The one-hour special explores the lives of unsung black heroes through a series of reenactments. Viewers learn about such people as arctic explorer Matthew Henson, astronaut Mae Jemison and performer-turned-Allied-spy Josephine Baker.
Hart has faced recent controversy after he stepped down as this year’s Oscars host following uproar over past homophobic tweets and comments. Last fall, he faced backlash for throwing a “Cowboys and Indians” party for his son Kenzo’s first birthday.
In a bit of a twist for Hart’s brand, “Guide to Black History” is geared toward kids and families, with layers of Hart talking among a series of longer renactments. It’s a refreshing way to teach kids, not only because there are jokes instead of a list of dry facts (plus actual production value), but because the subjects aren’t the usual suspects.
One of the first things Hart says in the special is “There’s so much more to black history than peanuts,” referring to George Washington Carver’s pioneering agricultural work that’s taught in elementary classrooms across American classrooms.
The jokes are of the PG-slapstick variety. Take for instance Hart’s quip that Bessie Coleman, the first African-American woman to hold a pilot license, got pulled over by cops asking where she got such a nice plane.

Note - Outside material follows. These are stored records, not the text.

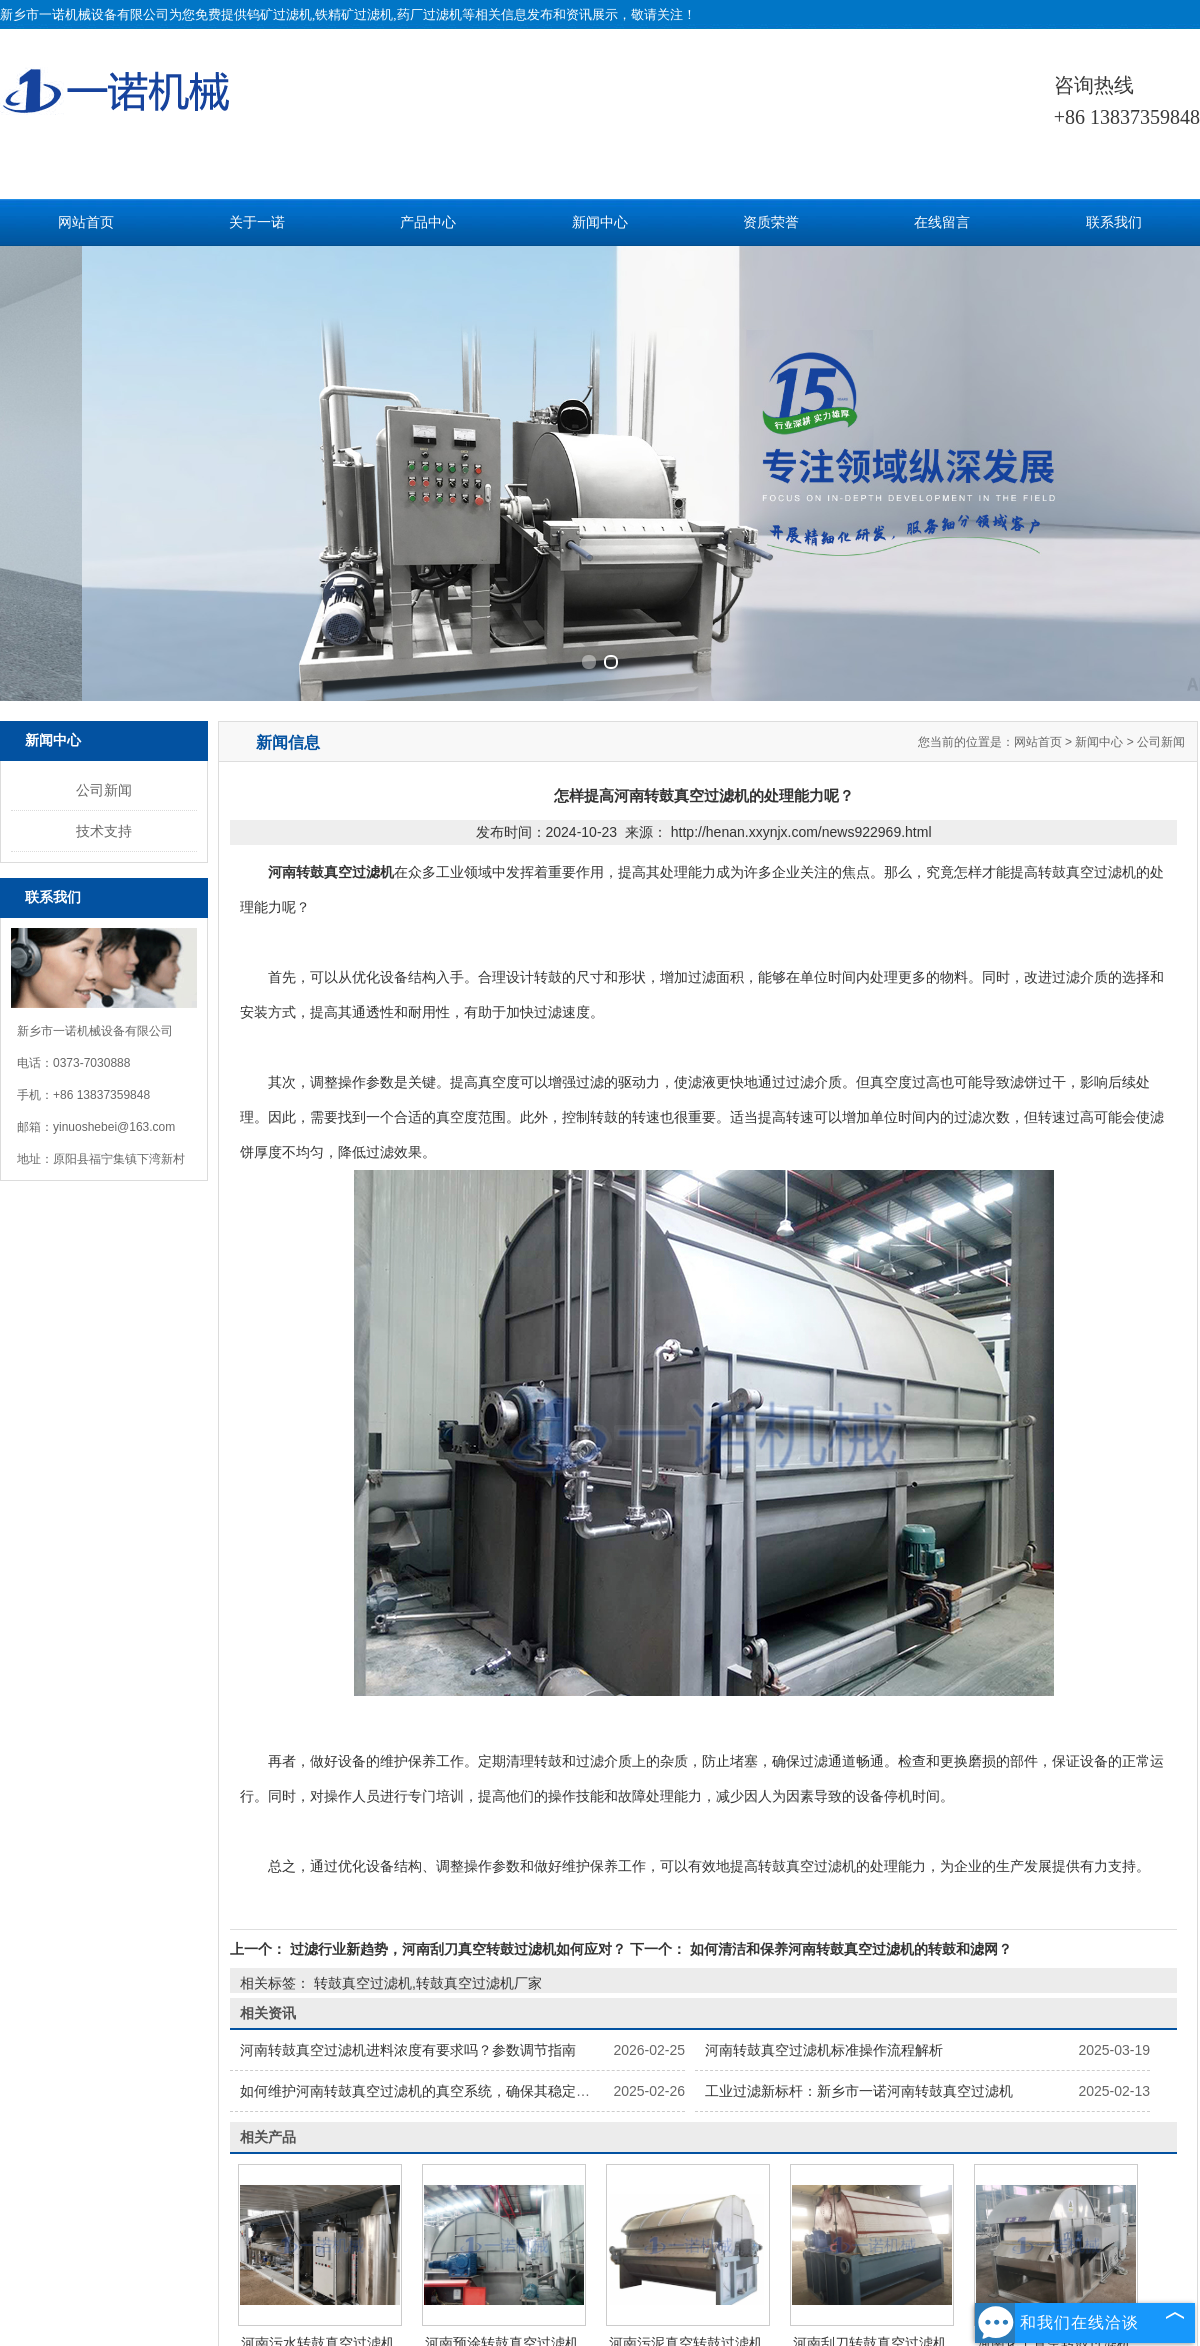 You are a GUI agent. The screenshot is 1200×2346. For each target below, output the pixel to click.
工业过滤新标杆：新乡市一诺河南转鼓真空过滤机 (859, 1787)
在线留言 (942, 222)
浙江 (603, 2262)
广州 (548, 2262)
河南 (685, 2262)
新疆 (712, 2262)
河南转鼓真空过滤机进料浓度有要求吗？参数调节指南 (408, 1746)
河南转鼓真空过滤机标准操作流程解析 (824, 1746)
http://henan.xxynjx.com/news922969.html (801, 528)
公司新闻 (104, 486)
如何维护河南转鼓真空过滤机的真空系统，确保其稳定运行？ (429, 1787)
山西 (739, 2262)
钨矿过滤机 (279, 14)
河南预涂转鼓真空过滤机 (502, 2039)
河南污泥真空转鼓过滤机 (686, 2039)
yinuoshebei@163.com (114, 823)
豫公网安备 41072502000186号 (804, 2238)
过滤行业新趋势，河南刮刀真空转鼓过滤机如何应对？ (458, 1645)
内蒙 (630, 2262)
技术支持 (104, 527)
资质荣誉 (771, 222)
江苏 (575, 2262)
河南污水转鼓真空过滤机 (318, 2039)
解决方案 (817, 2133)
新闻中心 (600, 222)
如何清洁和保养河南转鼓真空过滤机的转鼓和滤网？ (849, 1645)
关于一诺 (257, 222)
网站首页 (86, 222)
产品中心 (428, 222)
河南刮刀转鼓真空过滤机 (870, 2039)
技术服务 (671, 2133)
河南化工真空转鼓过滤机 (1054, 2039)
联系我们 (1114, 222)
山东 (657, 2262)
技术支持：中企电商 (355, 2238)
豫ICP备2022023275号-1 (638, 2238) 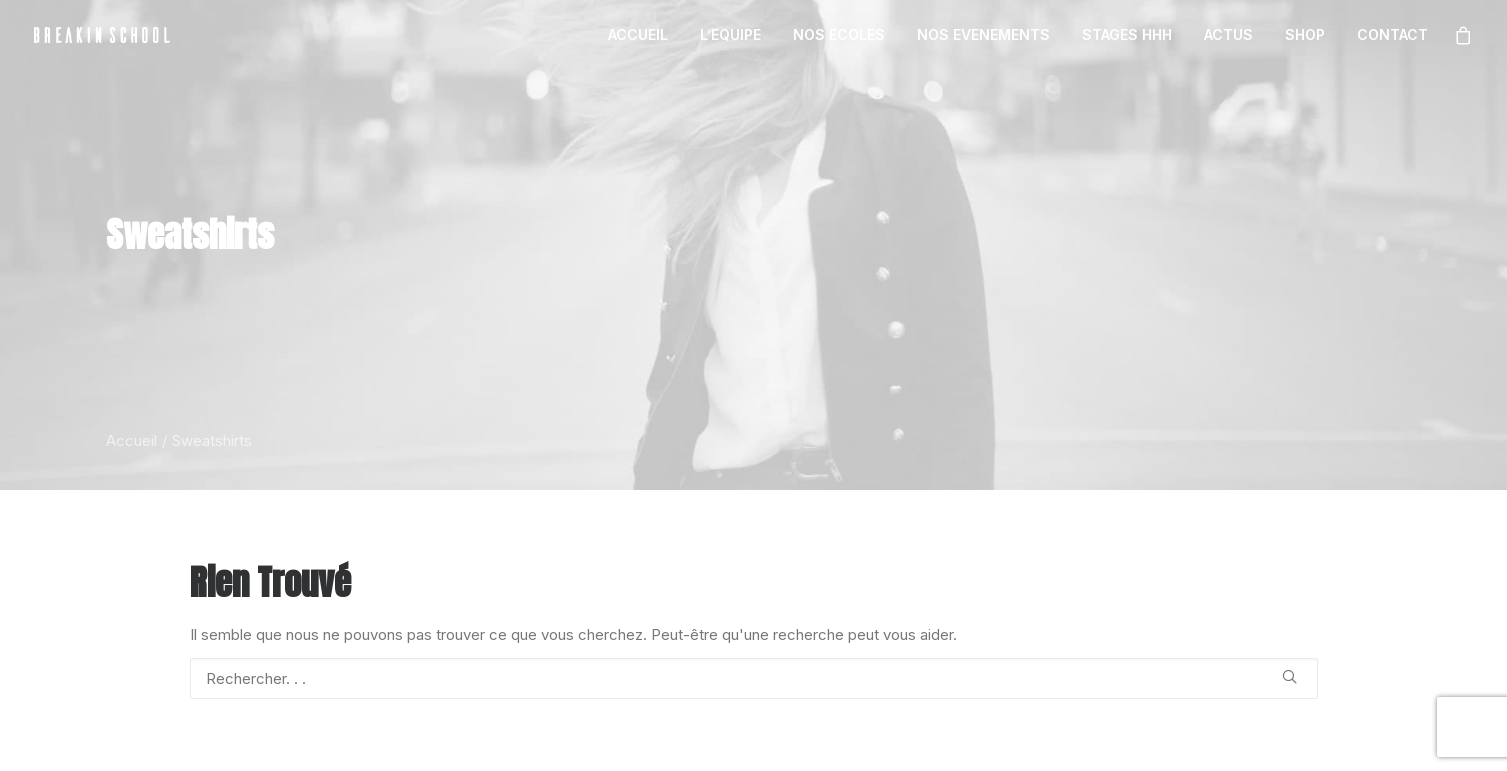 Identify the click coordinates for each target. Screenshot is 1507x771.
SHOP (1305, 34)
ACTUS (1228, 34)
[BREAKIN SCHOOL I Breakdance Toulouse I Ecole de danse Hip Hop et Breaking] (102, 35)
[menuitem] (638, 35)
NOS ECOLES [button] (839, 34)
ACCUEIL (638, 34)
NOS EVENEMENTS (983, 34)
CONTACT (1392, 34)
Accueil (131, 440)
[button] (1289, 676)
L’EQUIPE (730, 34)
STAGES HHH (1127, 34)
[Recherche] (754, 678) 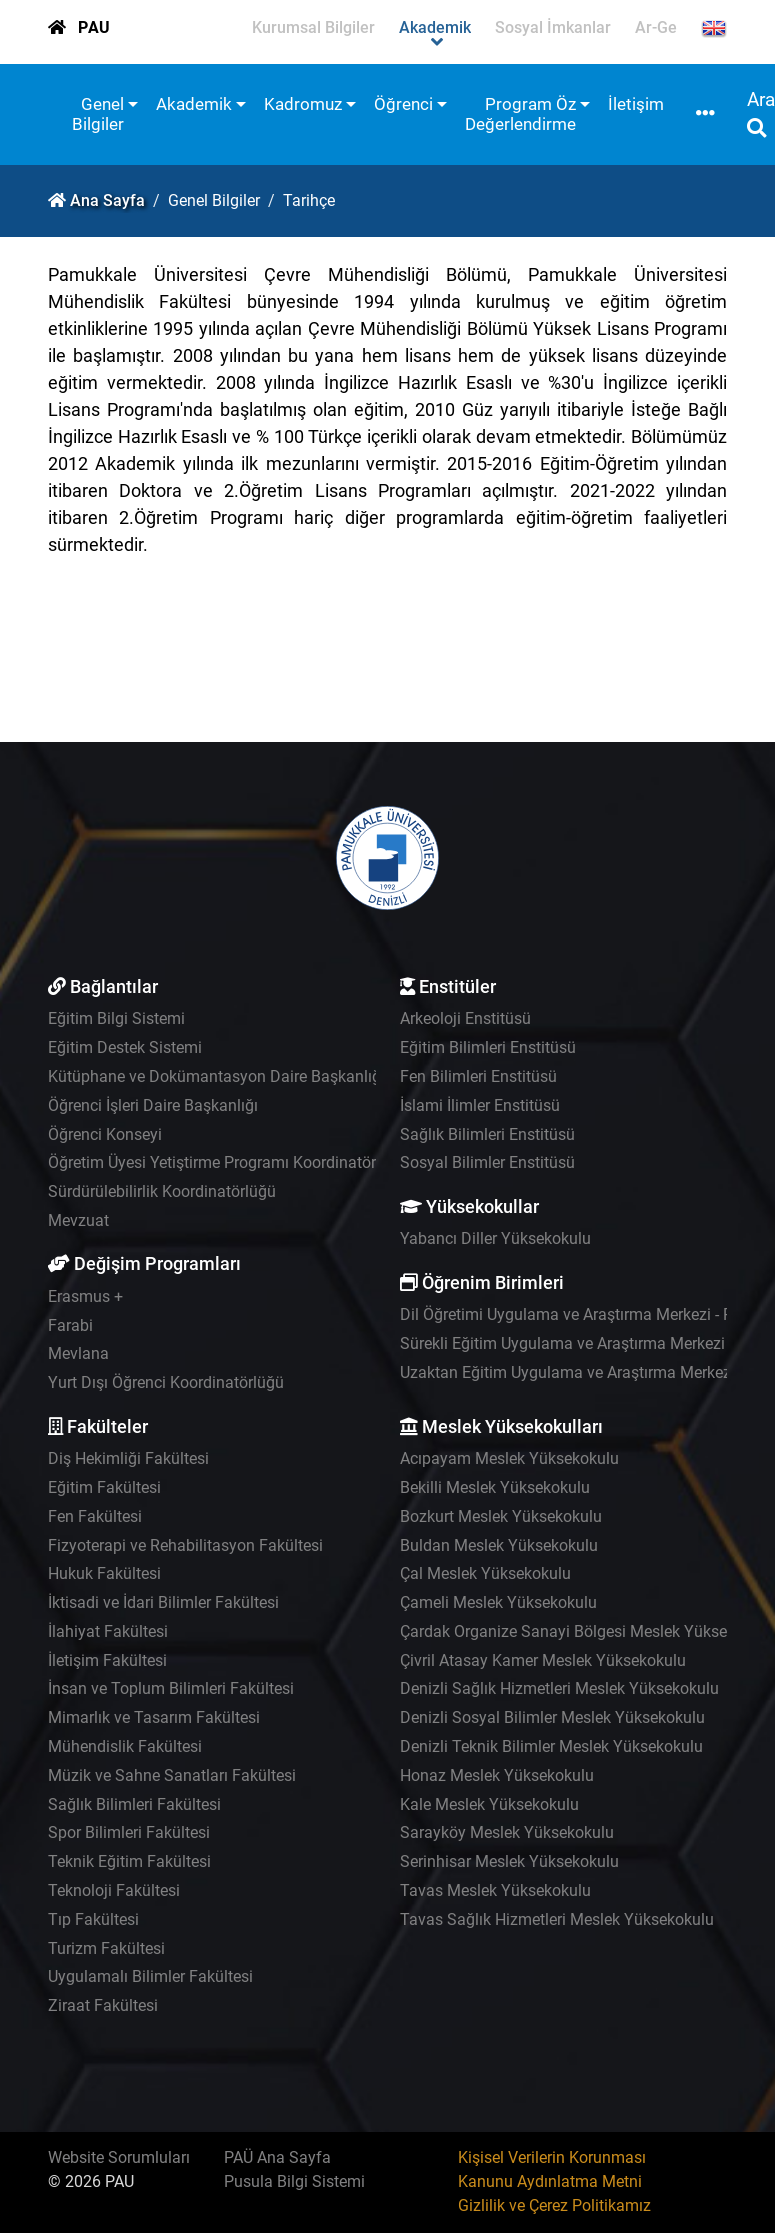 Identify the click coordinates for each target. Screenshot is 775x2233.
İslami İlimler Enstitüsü (480, 1105)
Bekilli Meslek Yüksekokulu (495, 1487)
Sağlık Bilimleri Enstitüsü (487, 1134)
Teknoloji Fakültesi (114, 1890)
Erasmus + (85, 1296)
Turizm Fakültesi (106, 1948)
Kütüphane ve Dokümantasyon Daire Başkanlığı (216, 1076)
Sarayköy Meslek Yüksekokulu (507, 1832)
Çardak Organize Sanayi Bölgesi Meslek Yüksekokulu (587, 1631)
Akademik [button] (194, 104)
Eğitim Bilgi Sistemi (116, 1018)
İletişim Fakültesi (107, 1660)
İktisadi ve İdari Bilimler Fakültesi (163, 1602)
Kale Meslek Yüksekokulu (489, 1804)
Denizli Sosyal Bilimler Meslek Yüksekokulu (552, 1717)
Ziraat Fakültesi (103, 2005)
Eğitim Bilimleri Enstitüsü (488, 1047)
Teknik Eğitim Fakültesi (129, 1861)
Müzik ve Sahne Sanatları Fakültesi (172, 1775)
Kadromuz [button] (303, 104)
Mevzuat (78, 1220)
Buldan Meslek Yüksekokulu (499, 1545)
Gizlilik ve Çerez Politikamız (554, 2205)
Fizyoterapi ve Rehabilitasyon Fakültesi (185, 1545)
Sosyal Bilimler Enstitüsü (487, 1162)
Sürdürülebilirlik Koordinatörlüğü (162, 1191)
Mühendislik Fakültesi (125, 1746)
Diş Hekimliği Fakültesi (128, 1458)
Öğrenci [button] (403, 104)
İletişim (636, 104)
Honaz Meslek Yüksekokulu (497, 1775)
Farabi (70, 1325)
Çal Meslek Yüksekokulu (485, 1573)
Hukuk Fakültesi (104, 1573)
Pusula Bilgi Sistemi (294, 2181)
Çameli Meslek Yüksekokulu (498, 1602)
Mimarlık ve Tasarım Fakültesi (154, 1717)
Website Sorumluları (119, 2157)
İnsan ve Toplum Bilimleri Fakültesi (171, 1688)
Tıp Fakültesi (93, 1919)
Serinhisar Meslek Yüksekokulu (509, 1861)
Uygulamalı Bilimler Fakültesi (150, 1976)
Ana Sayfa (107, 200)
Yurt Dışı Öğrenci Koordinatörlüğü (166, 1382)
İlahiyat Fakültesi (108, 1631)
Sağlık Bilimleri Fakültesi (134, 1804)
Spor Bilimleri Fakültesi (129, 1832)
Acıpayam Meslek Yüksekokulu (509, 1458)
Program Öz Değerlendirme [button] (520, 114)
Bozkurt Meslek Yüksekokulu (501, 1516)
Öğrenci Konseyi (105, 1134)
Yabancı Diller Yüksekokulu (495, 1238)
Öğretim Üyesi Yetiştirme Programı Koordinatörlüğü (227, 1162)
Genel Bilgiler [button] (98, 114)
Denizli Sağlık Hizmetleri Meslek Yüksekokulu (559, 1688)
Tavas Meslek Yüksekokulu (495, 1890)
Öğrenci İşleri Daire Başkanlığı (153, 1105)
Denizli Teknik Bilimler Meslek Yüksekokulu (551, 1746)
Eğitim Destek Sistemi (125, 1047)
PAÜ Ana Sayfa (277, 2157)
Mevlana (78, 1353)
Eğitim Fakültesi (104, 1487)
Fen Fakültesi (95, 1516)
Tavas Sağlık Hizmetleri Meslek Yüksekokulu (557, 1919)
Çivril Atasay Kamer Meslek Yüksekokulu (543, 1660)
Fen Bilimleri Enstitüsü (478, 1076)
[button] (705, 114)
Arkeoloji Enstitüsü (465, 1018) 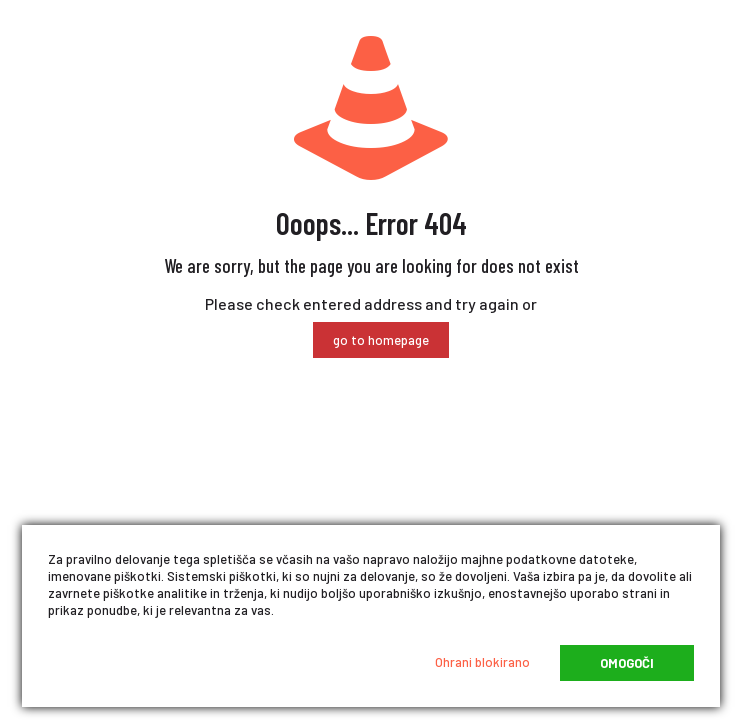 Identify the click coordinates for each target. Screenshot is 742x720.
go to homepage (381, 340)
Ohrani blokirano (482, 662)
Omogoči (627, 663) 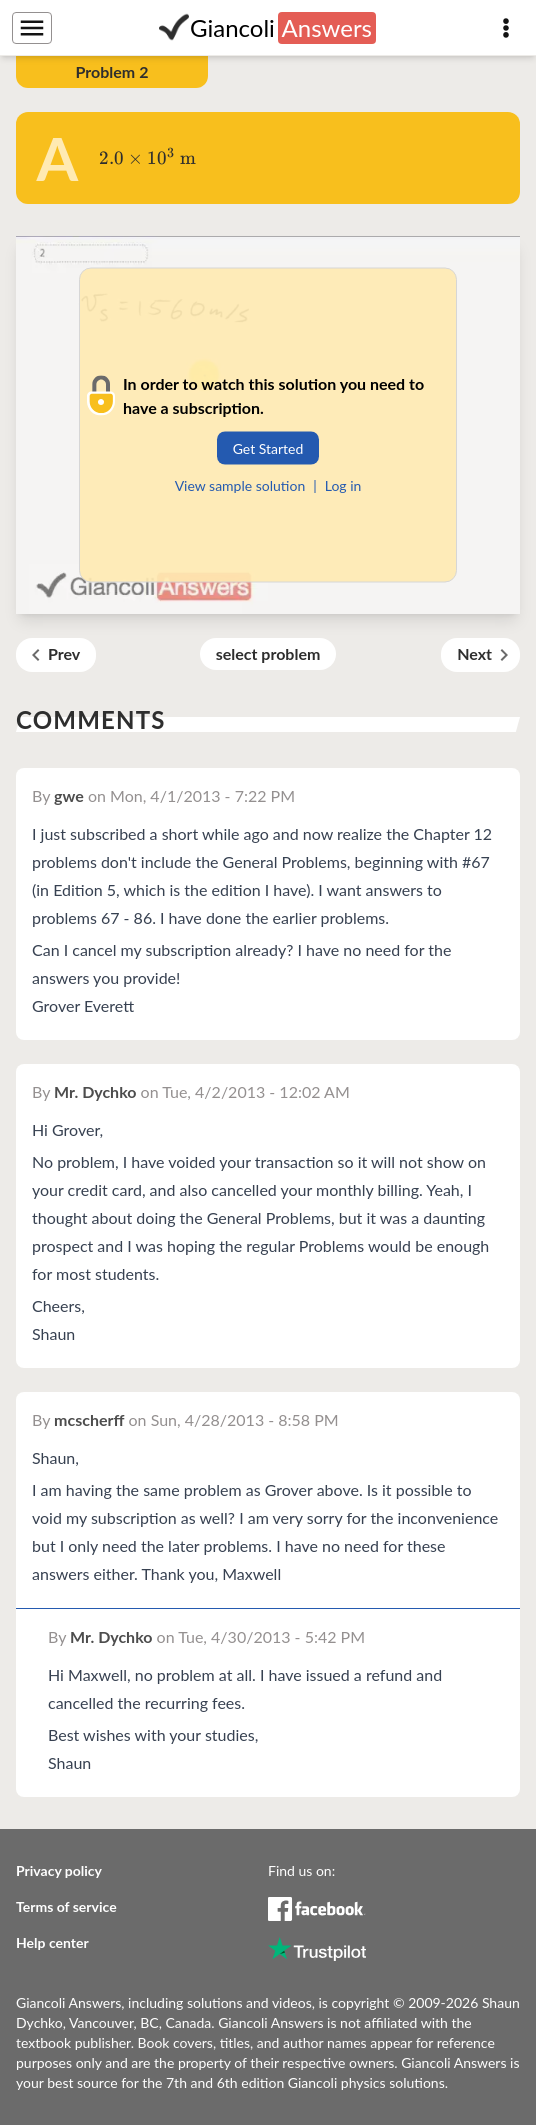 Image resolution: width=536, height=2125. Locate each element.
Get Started (268, 447)
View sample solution (240, 484)
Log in (343, 484)
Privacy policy (59, 1870)
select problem (268, 653)
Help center (52, 1942)
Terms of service (66, 1906)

Underneath the comedy is the message that the accomplishments and cultural contributions of African-Americans are something to be proud of.
- Robert Smalls escaped slavery to become a Civil War hero and five-term congressman in the House of Representatives.
- Blues great Robert Johnson created music and a guitar style that influenced rock and roll as we know it. George Crum invented the potato chip.
- Josephine Baker was an American performer who moved to France and became an Allied secret agent during World War II. She later became a prominent figure in the Civil Rights Movement and adopted 12 children from around the world.
As Hart tells his daughter (played by Saniyya Sidney):
“Black history is more than slavery and oppression. Goodness, you have the innovation, the brilliance, the creativity … these were the things that we use to challenge the oppression.”